Because of what we have achieved with little- to- no resources, the creatives we’ve brought together, and the people who are invested in our journey, we want to level up and start making more ambitious projects with bigger budgets.
Memento Summer is our biggest project yet, and raising £12,000 to do it will be difficult, but we think it is a necessary step in order to continue contributing to the Scottish indie filmmaking community.
Across Scotland and the wider UK, emerging artists are facing shrinking funding opportunities, rising production costs, and an industry culture that increasingly excludes those without financial stability or existing connections. Many young creatives are forced to leave the industry entirely before they are ever given the opportunity to properly enter it.
Which brings us here.
Memento Summer is our attempt to push back against that reality by creating ambitious work while opening doors for emerging filmmakers who might otherwise be excluded from the industry or haven’t yet been given a chance to start.
WHAT YOUR DONATION WILL PAY FOR
For us to bring Memento Summer to life, we’re estimating that the project will cost approximately £12,000 at a baseline level. We have already raised £1,000, but decided that a Crowdfunder was necessary to properly support the time and effort put into the films. For example, enabling us to pay our cast and crew higher wages, ensuring access to better resources and equipment and also giving us reassurance by having a bigger contingency pot.
The money raised through this crowdfunder will also support the wider community events programme surrounding Memento Summer.
For now, here’s how the budget is broken down:

Film production is expensive, even at an emerging level, and the majority of our budget will go directly toward production costs. This covers everything required to physically make the films happen: paying crew and cast fairly, camera and lighting equipment, production design, costumes, locations, transport, catering, and insurance.
A significant portion of the budget will also go toward post-production. This includes editing, sound design, colour grading, VFX, score composition - anything really needed for us to complete the films.
The sections that will cost the least will be our pre-production and distribution stages. Pre-production is the logistics and paperwork focussed phase, where we’ll need to secure our locations, any filming permits and insurance policies, which all require fees to be paid. Distribution will be funnelled into the development of our EPK (Electronic Press Kit), print marketing, community events, and lastly, our submission costs to UK and international film festivals.
MEET THE TEAM

Noor Kabbani is a Mancunian filmmaker and writer, originally from Lebanon and Syria. She co-founded Memento Pictures in 2023 with Ella and has since wrote and directed three films and produced around ten, one of which, Beyond The Bomb, has been selected for numerous BAFTA and BIFA- qualifying film festivals this year.
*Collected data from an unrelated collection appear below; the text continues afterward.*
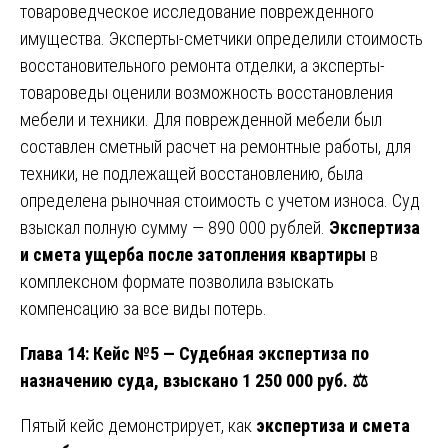
товароведческое исследование поврежденного
имущества. Эксперты-сметчики определили стоимость
восстановительного ремонта отделки, а эксперты-
товароведы оценили возможность восстановления
мебели и техники. Для поврежденной мебели был
составлен сметный расчет на ремонтные работы, для
техники, не подлежащей восстановлению, была
определена рыночная стоимость с учетом износа. Суд
взыскал полную сумму — 890 000 рублей.
Экспертиза
и смета ущерба после затопления квартиры
в
комплексном формате позволила взыскать
компенсацию за все виды потерь.
Глава 14: Кейс №5 — Судебная экспертиза по
назначению суда, взыскано 1 250 000 руб.
⚖️
Пятый кейс демонстрирует, как
экспертиза и смета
Noor writes and produces across multiple mediums, such as film, theatre, fiction, and spoken word. Her first look into producing was assistant producing The Counterminer’s critically acclaimed play Lost and Found at the Edinburgh Fringe Festival in 2023. To hone her producing and logistical skills, Noor is currently working in HETV on Series 2 of Department Q as a Production Assistant, after her Production Traineeship on ITV’s The Dark. She’s excited to continue building a career in HETV alongside producing for Memento Pictures.
On the more creative side, in 2024 Noor was longlisted for the Channel 4 New Writers Scheme, was selected for the highly competitive National Youth Theatre summer intake programme, and was a Young Playwright for the Royal Exchange Theatre in Manchester. More recently, Noor took part in the Sean Connery Youth Talent Lab as a Writer/Director and took part in NFTS’ Underrepresented Writers Lab to begin developing a TV show pilot and pitch.
As a filmmaker and writer, Noor is hungry to challenge and question the world we live in today. She is interested in genre, form, and medium-blurring films as a way to catalyse an exploration of complexity and refuse categorisation. She is most interested in the intersection between social-realism, comedy, dystopia, and absurdism to destabilise dominant narratives and create cinematic worlds where complexity, contradiction, and resistance can coexist.Through O Country! My Country! Noor wants to challenge narratives of shame, nationalism, and assimilation by creating a bold exploration of identity, cultural reclamation, and belonging.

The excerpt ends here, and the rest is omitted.